◆ Required action ◆
Within these entries, how many lines contain the word "化学教书"? Answer with the number alone.

(Beginning of Provided records)

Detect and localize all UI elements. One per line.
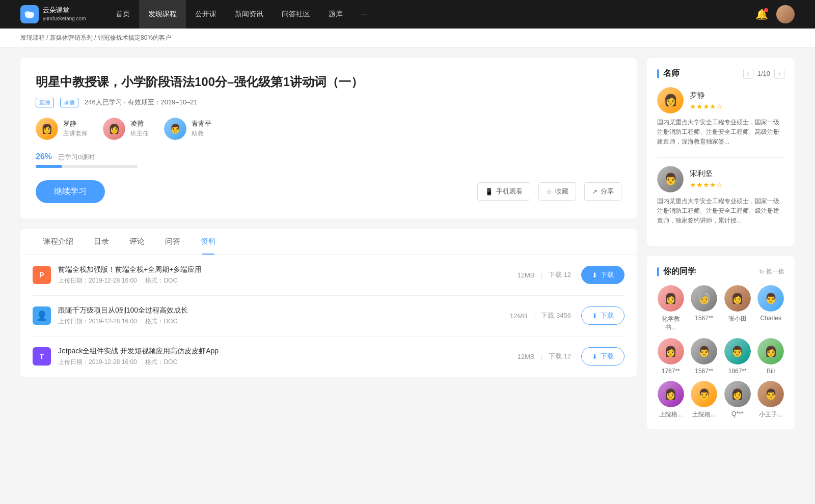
nav-quiz[interactable]: 题库 bbox=[319, 0, 352, 29]
tab-intro[interactable]: 课程介绍 bbox=[33, 229, 84, 255]
classmate-0-name: 化学教书... bbox=[657, 315, 685, 332]
logo-text: 云朵课堂yunduoketang.com bbox=[43, 6, 86, 22]
course-actions: 继续学习 📱 手机观看 ☆ 收藏 ↗ 分享 bbox=[36, 180, 621, 203]
refresh-icon: ↻ bbox=[759, 268, 764, 275]
resource-2-name: Jetpack全组件实战 开发短视频应用高仿皮皮虾App bbox=[58, 347, 518, 356]
classmate-9: 👨 土院格... bbox=[691, 381, 718, 419]
classmate-11-avatar: 👨 bbox=[757, 381, 784, 407]
resource-1-downloads: 下载 3456 bbox=[541, 311, 571, 320]
teachers-list: 👩 罗静 主讲老师 👩 凌荷 班主任 bbox=[36, 118, 621, 140]
mobile-watch-button[interactable]: 📱 手机观看 bbox=[477, 182, 530, 201]
course-header-card: 明星中教授课，小学阶段语法100分–强化级第1讲动词（一） 直播 录播 246人… bbox=[20, 58, 637, 218]
download-button-1[interactable]: ⬇ 下载 bbox=[581, 306, 624, 325]
main-layout: 明星中教授课，小学阶段语法100分–强化级第1讲动词（一） 直播 录播 246人… bbox=[0, 48, 815, 450]
classmate-9-avatar: 👨 bbox=[691, 381, 717, 407]
teacher-divider bbox=[657, 157, 784, 158]
classmate-7-avatar: 👩 bbox=[757, 338, 784, 365]
progress-bar-fill bbox=[36, 165, 62, 168]
teacher-2-role: 助教 bbox=[192, 129, 211, 138]
classmates-refresh-area: ↻ 换一换 bbox=[759, 267, 784, 276]
resource-0-info: 前端全栈加强版！前端全栈+全周期+多端应用 上传日期：2019-12-28 16… bbox=[58, 265, 518, 285]
progress-percent: 26% bbox=[36, 152, 52, 161]
course-title: 明星中教授课，小学阶段语法100分–强化级第1讲动词（一） bbox=[36, 73, 621, 91]
refresh-button[interactable]: ↻ 换一换 bbox=[759, 267, 784, 276]
classmate-5-name: 1567** bbox=[695, 368, 713, 375]
classmate-3-avatar: 👨 bbox=[757, 285, 784, 312]
classmates-title-text: 你的同学 bbox=[663, 266, 696, 277]
bell-icon[interactable]: 🔔 bbox=[755, 8, 768, 20]
resource-0-name: 前端全栈加强版！前端全栈+全周期+多端应用 bbox=[58, 265, 518, 274]
download-icon-2: ⬇ bbox=[592, 353, 597, 360]
nav-open[interactable]: 公开课 bbox=[186, 0, 226, 29]
teacher-1-avatar: 👩 bbox=[103, 118, 125, 140]
teacher-2-avatar: 👨 bbox=[164, 118, 186, 140]
resource-2-info: Jetpack全组件实战 开发短视频应用高仿皮皮虾App 上传日期：2019-1… bbox=[58, 347, 518, 367]
nav-right: 🔔 bbox=[755, 5, 795, 23]
teacher-1: 👩 凌荷 班主任 bbox=[103, 118, 149, 140]
star-icon: ☆ bbox=[546, 188, 552, 195]
classmate-1: 🧓 1567** bbox=[691, 285, 718, 332]
resource-1-meta: 上传日期：2019-12-28 16:00 格式：DOC bbox=[58, 317, 510, 326]
classmate-11: 👨 小王子... bbox=[757, 381, 785, 419]
teacher-1-role: 班主任 bbox=[130, 129, 149, 138]
download-label-2: 下载 bbox=[601, 352, 614, 361]
resource-1-date: 上传日期：2019-12-28 16:00 bbox=[58, 318, 137, 325]
nav-home[interactable]: 首页 bbox=[106, 0, 139, 29]
classmate-5: 👨 1567** bbox=[691, 338, 718, 375]
classmate-4-avatar: 👩 bbox=[658, 338, 684, 365]
breadcrumb-series[interactable]: 新媒体营销系列 bbox=[50, 34, 93, 41]
tab-resources[interactable]: 资料 bbox=[191, 229, 226, 255]
course-meta: 直播 录播 246人已学习 · 有效期至：2019–10–21 bbox=[36, 98, 621, 107]
teacher-2-info: 青青平 助教 bbox=[192, 119, 211, 138]
classmate-10-avatar: 👩 bbox=[724, 381, 751, 407]
teachers-next-btn[interactable]: › bbox=[774, 69, 784, 79]
nav-qa[interactable]: 问答社区 bbox=[273, 0, 319, 29]
nav-discover[interactable]: 发现课程 bbox=[139, 0, 186, 29]
download-button-2[interactable]: ⬇ 下载 bbox=[581, 347, 624, 366]
tab-review[interactable]: 评论 bbox=[119, 229, 155, 255]
teacher-0: 👩 罗静 主讲老师 bbox=[36, 118, 88, 140]
logo[interactable]: 云朵课堂yunduoketang.com bbox=[20, 5, 86, 23]
classmate-11-name: 小王子... bbox=[759, 410, 782, 419]
continue-learning-button[interactable]: 继续学习 bbox=[36, 180, 105, 203]
resource-1-stats: 12MB | 下载 3456 bbox=[510, 311, 571, 320]
classmate-8: 👩 上院格... bbox=[657, 381, 685, 419]
logo-icon bbox=[20, 5, 39, 23]
resource-item-2: T Jetpack全组件实战 开发短视频应用高仿皮皮虾App 上传日期：2019… bbox=[33, 337, 624, 377]
classmates-grid: 👩 化学教书... 🧓 1567** 👩 张小田 bbox=[657, 285, 784, 419]
resource-item-1: 👤 跟随千万级项目从0到100全过程高效成长 上传日期：2019-12-28 1… bbox=[33, 296, 624, 337]
classmates-title-row: 你的同学 ↻ 换一换 bbox=[657, 266, 784, 277]
tab-catalog[interactable]: 目录 bbox=[84, 229, 119, 255]
teacher-0-role: 主讲老师 bbox=[63, 129, 88, 138]
sidebar-teacher-0-stars: ★★★★☆ bbox=[690, 102, 723, 110]
stats-divider-2: | bbox=[541, 353, 542, 360]
teachers-sidebar-title: 名师 ‹ 1/10 › bbox=[657, 68, 784, 79]
share-button[interactable]: ↗ 分享 bbox=[584, 182, 621, 201]
sidebar-teacher-0-name: 罗静 bbox=[690, 91, 723, 100]
teachers-prev-btn[interactable]: ‹ bbox=[743, 69, 753, 79]
sidebar-teacher-1: 👨 宋利坚 ★★★★☆ 国内某重点大学安全工程专业硕士，国家一级注册消防工程师、… bbox=[657, 166, 784, 226]
badge-record: 录播 bbox=[60, 98, 78, 107]
teacher-0-name: 罗静 bbox=[63, 119, 88, 128]
tab-qa[interactable]: 问答 bbox=[155, 229, 191, 255]
resource-2-size: 12MB bbox=[518, 353, 535, 360]
teacher-2-name: 青青平 bbox=[192, 119, 211, 128]
teachers-pagination: ‹ 1/10 › bbox=[743, 69, 784, 79]
nav-more[interactable]: ··· bbox=[352, 0, 376, 29]
sidebar-teacher-0-top: 👩 罗静 ★★★★☆ bbox=[657, 87, 784, 114]
resource-2-downloads: 下载 12 bbox=[549, 352, 571, 361]
sidebar-teacher-1-stars: ★★★★☆ bbox=[690, 181, 723, 189]
share-icon: ↗ bbox=[592, 188, 597, 195]
resource-0-date: 上传日期：2019-12-28 16:00 bbox=[58, 277, 137, 284]
classmate-6: 👨 1867** bbox=[724, 338, 751, 375]
classmate-0: 👩 化学教书... bbox=[657, 285, 685, 332]
download-button-0[interactable]: ⬇ 下载 bbox=[581, 266, 624, 284]
user-avatar[interactable] bbox=[776, 5, 795, 23]
breadcrumb-discover[interactable]: 发现课程 bbox=[20, 34, 45, 41]
favorite-button[interactable]: ☆ 收藏 bbox=[538, 182, 576, 201]
progress-bar-bg bbox=[36, 165, 138, 168]
breadcrumb-current: 销冠修炼术搞定80%的客户 bbox=[98, 34, 171, 41]
nav-news[interactable]: 新闻资讯 bbox=[226, 0, 273, 29]
sidebar-teacher-0-info: 罗静 ★★★★☆ bbox=[690, 91, 723, 110]
resource-0-meta: 上传日期：2019-12-28 16:00 格式：DOC bbox=[58, 276, 518, 285]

(End of Provided records)

◆ Answer section ◆
3